Кажется, она хотела сказать ещё что-то, может быть, возразить, но не успела. Призрачное сердце начинает светиться ярче. Потоки света омывают её истёрзанную плоть, сквозь которую проглядывает истинное тело богини. Но недолго. Тело Евы восстанавливается так быстро, почти мгновенно… а потом и моя боль становится меньше.
— Всё, хватит! — Кера снова говорит вслух. — Я больше не могу. Если мы примем ещё, тела не выдержат. Ты ведь не хочешь сейчас лишиться тела?
Оказывается, я могу управлять этой штукой. Свет гаснет, и снова остаётся только крохотный комочек. А я вдруг падаю — сначала на колени, а потом на спину, неловко поджав ноги в коленях. Смотрю на небо, не в сиах даже закрыть глаза.
— Почему мне так хреново? — даже не знаю, сказал я это, или только подумал. Но Кера ответила:
— Он нас убил. Почти. Сколько бы силы мы не получили, пережить такое непросто. Тем более такой силы. Чуждой. — Богиня лежит здесь же, рядом со мной. И так же не может пошевелиться.
— Тогда можно хоть сознание потерять? — жалобно прошу я. Очень уж мне дурно. Как будто похмелье, только усилившееся в тысячи раз.
— Нельзя. Нужно встать, потому что нас сейчас убьют, — Кера всё-таки говорит именно губами. А потом начинает подниматься.
«Да теперь-то кто? Главный злодей же помер!» — хотел возмутиться я, и заставил себя встать. Это было больше похоже на манипуляции деревянной куклой на верёвочках, чем управление собственным телом. Вопрос, «кто?» может считаться закрытым. Чистые. Упорные какие. Даже повторная смерть бога не заставила их растеряться.

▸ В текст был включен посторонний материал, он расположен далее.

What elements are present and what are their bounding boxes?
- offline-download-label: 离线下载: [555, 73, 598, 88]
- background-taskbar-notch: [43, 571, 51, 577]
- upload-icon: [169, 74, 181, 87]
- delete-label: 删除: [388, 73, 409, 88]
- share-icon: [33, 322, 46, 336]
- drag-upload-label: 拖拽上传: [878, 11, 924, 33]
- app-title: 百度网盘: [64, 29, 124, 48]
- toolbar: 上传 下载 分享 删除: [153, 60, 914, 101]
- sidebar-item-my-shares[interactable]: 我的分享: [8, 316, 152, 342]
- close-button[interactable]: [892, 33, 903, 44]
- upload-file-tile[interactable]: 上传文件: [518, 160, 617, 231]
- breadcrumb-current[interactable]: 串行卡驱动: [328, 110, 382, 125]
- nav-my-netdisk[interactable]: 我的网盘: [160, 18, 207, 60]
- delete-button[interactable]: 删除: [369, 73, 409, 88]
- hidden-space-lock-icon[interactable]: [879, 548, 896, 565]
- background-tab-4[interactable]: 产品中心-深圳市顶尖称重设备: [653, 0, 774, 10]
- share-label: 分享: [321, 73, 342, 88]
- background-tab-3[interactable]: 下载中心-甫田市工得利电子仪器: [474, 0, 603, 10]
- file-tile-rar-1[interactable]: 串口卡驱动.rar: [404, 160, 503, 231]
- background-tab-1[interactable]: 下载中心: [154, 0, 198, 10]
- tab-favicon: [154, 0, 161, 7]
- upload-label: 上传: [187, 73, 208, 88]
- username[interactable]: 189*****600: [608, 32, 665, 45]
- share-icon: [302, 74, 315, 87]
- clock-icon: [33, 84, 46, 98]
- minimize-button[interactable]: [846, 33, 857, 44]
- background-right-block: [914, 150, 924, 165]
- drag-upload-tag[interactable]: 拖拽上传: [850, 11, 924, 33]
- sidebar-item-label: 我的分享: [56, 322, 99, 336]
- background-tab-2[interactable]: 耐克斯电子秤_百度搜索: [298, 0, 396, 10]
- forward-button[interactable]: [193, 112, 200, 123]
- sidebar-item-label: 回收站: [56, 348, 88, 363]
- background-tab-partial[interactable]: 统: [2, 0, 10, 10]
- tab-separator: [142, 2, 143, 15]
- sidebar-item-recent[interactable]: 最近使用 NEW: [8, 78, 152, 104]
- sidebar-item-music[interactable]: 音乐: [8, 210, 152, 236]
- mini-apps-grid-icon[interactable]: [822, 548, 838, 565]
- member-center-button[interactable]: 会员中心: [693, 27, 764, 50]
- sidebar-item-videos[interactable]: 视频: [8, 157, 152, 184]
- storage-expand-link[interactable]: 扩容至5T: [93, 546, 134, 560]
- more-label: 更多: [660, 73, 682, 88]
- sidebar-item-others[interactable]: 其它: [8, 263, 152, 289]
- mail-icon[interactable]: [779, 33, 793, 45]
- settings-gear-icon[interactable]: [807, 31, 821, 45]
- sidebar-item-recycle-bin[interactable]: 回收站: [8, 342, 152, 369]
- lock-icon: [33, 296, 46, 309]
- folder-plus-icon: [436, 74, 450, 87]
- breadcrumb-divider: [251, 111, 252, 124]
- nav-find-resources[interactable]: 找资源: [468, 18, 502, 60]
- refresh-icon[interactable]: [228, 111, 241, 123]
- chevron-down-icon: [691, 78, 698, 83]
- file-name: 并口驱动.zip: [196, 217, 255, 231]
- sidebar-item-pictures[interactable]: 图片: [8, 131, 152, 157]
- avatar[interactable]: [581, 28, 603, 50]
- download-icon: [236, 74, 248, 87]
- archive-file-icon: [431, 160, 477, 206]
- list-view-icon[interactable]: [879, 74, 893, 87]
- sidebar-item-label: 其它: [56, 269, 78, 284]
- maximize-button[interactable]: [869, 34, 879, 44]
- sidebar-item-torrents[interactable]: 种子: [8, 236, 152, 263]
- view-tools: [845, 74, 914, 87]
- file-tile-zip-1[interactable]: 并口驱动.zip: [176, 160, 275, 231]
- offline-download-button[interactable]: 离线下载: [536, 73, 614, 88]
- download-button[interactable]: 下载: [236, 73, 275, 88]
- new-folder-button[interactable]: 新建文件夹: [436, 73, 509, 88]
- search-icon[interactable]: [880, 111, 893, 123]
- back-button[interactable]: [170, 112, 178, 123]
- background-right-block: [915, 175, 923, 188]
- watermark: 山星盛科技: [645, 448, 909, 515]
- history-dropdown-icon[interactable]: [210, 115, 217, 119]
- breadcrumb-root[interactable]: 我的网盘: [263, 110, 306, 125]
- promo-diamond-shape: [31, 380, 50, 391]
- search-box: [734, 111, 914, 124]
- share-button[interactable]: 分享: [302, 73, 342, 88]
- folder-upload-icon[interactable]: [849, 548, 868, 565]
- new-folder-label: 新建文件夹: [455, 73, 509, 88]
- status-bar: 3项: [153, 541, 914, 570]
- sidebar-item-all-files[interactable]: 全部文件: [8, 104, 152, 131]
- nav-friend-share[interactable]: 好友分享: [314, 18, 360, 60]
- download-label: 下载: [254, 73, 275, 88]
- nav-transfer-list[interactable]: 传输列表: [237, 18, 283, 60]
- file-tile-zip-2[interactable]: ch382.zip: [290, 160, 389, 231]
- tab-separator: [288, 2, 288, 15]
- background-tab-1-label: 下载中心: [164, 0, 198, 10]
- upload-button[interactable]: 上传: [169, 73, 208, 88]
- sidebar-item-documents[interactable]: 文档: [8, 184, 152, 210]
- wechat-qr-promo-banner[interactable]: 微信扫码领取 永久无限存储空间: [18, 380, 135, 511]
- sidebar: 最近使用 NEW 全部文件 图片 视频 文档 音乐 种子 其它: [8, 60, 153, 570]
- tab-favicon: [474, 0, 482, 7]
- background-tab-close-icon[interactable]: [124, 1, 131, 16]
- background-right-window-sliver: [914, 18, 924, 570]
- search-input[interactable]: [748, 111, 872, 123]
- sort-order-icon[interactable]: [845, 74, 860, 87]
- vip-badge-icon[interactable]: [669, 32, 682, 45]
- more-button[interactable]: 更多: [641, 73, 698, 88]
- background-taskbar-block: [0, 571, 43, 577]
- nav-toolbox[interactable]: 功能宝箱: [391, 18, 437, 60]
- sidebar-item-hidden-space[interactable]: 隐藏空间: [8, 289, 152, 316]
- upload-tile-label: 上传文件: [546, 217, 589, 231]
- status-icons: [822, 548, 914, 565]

— Слушай, я, кажется, никого проклясть не могу, — шепчу я потрескавшимся от боли горлом.
— Сила чистого мешает, — коротко отвечает Кера. Кажется, ей тоже больно говорить. — Пока не усвоится — не сможешь. Ты сейчас, считай, неодарённый. И я — тоже. Обычный человек.
— А, ну зашибись. Тогда прости, это точно всё.